Angesprochen auf potenzielle Konflikte zwischen Autofahrern und Radfahrern antwortet Kloos: "Unabhängig von der Funktion als Pendlerradroute kann es auf einer Verkehrsanlage immer zu Konflikten kommen - durch die hier sehr verschiedenen Nutzer sind sie durch gegenseitige Rücksichtnahme und Einhaltung der für jeden geltenden Verkehrsregeln vermeidbar."
Mut zur Veränderung, wenn auch nur schrittweise
Künftige Konflikte, die auch der Allgemeine Deutsche Fahrrad-Club (ADFC) sieht. Grundsätzlich begrüßt er den Ausbau der Radschnellverbindungen. "Das Problem ist, dass die Pendlerradrouten im Gegensatz zu den Radschnellverbindungen nur mit einem Mindeststandard hergestellt werden, etwa mit Blick auf die Breite der Fahrbahnen", bemängelt Rolf Pinckert, Vorsitzender des ADFC Mainz-Bingen.
Der Hintergrund: Für die Pendlerrouten können bestehende Wege genutzt werden, das ist kostengünstiger und einfacher in der Genehmigung als Planung und Bau komplett neuer Strecken, so das Verkehrsministerium.
Ein Punkt, den der Trierer Verkehrsexperte Trapp unterstreicht: "Verkehrsplanung ist wegen der hohen Baukosten und -zeiten ein eher träges Geschäft. Etwas neu Gebautes wird frühestens nach zwei, drei Jahrzehnten revidiert und geändert. Als Planer schafft man also Fakten für lange Zeit."

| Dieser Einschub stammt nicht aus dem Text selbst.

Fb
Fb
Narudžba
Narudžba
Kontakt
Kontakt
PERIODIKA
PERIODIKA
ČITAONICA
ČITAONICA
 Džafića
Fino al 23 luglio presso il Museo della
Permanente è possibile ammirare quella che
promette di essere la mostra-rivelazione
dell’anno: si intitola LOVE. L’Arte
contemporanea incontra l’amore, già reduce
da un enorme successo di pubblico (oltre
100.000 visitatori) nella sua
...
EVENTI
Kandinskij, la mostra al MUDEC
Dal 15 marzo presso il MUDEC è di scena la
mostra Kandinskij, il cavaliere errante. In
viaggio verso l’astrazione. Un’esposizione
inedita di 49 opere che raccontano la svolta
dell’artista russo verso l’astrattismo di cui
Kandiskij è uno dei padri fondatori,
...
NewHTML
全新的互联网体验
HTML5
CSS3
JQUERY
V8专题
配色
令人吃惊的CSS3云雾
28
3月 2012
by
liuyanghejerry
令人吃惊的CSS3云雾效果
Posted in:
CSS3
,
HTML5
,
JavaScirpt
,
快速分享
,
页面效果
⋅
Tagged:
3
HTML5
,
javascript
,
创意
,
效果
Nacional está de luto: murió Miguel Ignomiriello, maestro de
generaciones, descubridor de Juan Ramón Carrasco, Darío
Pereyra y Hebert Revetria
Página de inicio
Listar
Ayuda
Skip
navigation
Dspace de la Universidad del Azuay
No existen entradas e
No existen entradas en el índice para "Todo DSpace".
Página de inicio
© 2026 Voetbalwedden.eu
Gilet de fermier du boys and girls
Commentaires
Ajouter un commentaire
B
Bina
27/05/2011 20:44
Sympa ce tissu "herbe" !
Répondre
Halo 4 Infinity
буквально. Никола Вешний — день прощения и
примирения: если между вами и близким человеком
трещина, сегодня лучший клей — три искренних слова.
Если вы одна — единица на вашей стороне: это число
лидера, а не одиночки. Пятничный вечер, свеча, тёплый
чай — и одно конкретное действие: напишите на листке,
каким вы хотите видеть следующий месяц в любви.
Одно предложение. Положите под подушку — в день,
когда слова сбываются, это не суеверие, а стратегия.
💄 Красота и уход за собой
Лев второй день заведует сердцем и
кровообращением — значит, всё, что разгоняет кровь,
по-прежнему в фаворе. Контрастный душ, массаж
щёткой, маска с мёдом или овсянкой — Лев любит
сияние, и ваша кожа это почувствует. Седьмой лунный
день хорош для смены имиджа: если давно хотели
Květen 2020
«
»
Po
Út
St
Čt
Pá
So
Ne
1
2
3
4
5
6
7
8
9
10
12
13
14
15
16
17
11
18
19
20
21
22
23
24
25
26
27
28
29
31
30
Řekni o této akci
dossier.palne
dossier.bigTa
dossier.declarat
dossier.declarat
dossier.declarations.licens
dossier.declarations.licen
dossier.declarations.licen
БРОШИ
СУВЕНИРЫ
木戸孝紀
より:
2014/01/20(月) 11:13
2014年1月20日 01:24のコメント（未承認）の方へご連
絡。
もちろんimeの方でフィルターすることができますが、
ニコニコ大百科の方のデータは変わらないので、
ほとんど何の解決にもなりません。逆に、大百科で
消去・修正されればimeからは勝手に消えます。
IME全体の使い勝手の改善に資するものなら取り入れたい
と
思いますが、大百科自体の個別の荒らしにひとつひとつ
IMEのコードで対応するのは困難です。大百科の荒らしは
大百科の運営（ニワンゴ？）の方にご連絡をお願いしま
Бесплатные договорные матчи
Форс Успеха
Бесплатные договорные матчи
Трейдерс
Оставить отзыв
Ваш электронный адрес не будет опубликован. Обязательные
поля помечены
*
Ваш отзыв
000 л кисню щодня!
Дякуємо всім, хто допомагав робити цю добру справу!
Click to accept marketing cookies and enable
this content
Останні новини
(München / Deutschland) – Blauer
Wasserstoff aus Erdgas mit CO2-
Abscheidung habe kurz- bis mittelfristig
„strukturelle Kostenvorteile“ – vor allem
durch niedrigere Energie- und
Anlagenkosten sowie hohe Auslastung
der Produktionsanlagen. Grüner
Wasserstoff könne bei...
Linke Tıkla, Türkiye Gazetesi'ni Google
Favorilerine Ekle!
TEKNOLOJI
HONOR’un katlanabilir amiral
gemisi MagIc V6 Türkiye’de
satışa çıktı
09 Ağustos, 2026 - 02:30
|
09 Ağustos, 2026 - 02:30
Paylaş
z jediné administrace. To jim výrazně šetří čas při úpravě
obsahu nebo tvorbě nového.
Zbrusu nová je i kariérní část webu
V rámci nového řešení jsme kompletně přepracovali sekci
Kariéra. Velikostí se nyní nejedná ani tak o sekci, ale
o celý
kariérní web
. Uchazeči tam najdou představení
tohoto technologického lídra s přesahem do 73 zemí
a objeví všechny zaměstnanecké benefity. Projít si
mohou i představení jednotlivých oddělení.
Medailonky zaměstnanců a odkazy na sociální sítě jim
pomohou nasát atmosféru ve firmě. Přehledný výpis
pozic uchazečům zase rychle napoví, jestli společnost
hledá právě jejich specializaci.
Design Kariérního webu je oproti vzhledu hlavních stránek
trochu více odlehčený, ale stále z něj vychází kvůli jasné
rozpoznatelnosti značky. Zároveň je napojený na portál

Vor allem in ländlichen Regionen sei die vorhandene Infrastruktur jedoch von jahrzehntelanger Kfz-konformer Verkehrsplanung geprägt. "Insofern stehen wir seit ein paar Jahren vor der Aufgabe, den wachsenden Willen zur Veränderung in viele kleine Schritten umzusetzen. Das kommt erst in Schwung", sagt Trapp.
Vom Nirgendwo ins Nachbardorf?
Schwung kommt demnächst wahrscheinlich auch in die Sache mit dem Radweg ins Nirgendwo kurz vor Lambsheim. Der Landesbetrieb Mobilität teilt auf Nachfrage mit: "Die derzeitige Situation ist leider unbefriedigend, da die Radfahrer von Lambsheim kommend gezwungen sind, vor der L 520 auf die Fahrbahn zu wechseln, um auf den Wirtschaftsweg in Richtung Gerolsheim zu gelangen. Wunsch der Gemeinde ist es, den Weg anzuheben. Die Planung hierfür liegt in Zuständigkeit der Verbandsgemeinde Leiningerland."
Und dort, so hört man, werde das Projekt vorangetrieben. Baubeginn soll noch in diesem Jahr sein - vielleicht.